Let the side of the smaller hexagon be x units. By using trigonometry we can find that the side of the bigger hexagon is $\sqrt{3}x$.

Area of triangle E'DF'=${\sqrt{3}x^2}/2$

By symmetry we get that area of all triangles of the size of triangle E'DF' inside the bigger hexagon is ${\sqrt{3}x^2}/2$. See that the smaller hexagon can be divided into 2 triangles of the same size each of area$\sqrt{3}x^2/4$ and a rectangle of area$\sqrt{3}x^2$. So the total area of the smaller hexagon is $3\sqrt{3}x^2/2$. To find the area of the bigger hexagon multiply 6 to the Area of triangle E'DF'(of course we'll have to multiply 6 because there are 6 such triangles) and add the area of the smaller hexagon. Now, all we have to do is to calculate the ratio of areas and this turns out to be $3$.
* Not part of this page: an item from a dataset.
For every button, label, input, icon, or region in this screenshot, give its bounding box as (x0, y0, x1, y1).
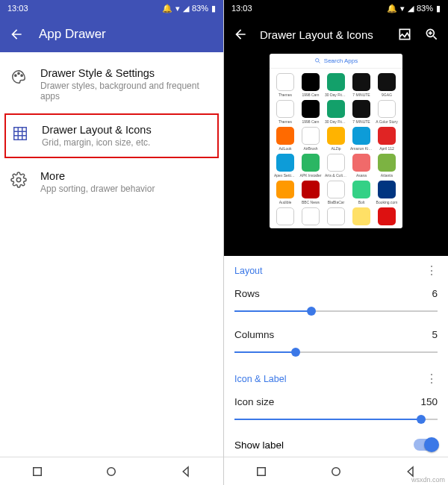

Q9.In how many ways can we choose$a_1 < a_2 < a_3 < a_4$from the set ${1, 2, ... , 30}$ such that $a_1, a_2, a_3, a_4$ are in arithmetic progression?

Motivation/Overview: To form an AP we need an initial term and a common difference. Those are the key ingredients for forming an AP (besides, a pen and a paper). We have four terms of an AP and now the question asks us to form an AP from these four. So the common difference is missing. Now, all we have to do is to see the maximum and the minimum that the common difference can be, based on the set that has been provided and the number of terms given. Casework will be done for different values of the common difference.

Solution:

We have our initial term according to the question. Now we need to make cases about the different possibilities of the common difference(call it "d") which in our case $\in \{1,2,3,4,5,6,7,8,9\}$ If we have $d=1$ then there will be 27 ways in which we can form an AP If we $d=2$ then there will be 24 ways in which we can form an AP. If $d=3$, there will be 21 ways in which we can form an AP. No you can start seeing the pattern the number of AP we can form as d increases by 1 is decreasing by 3. So when $d=9$ we can form 3 AP's. $\implies$ the total number of AP's will be$27+24+21+18+15+.....+3$ which turns out to be $135$.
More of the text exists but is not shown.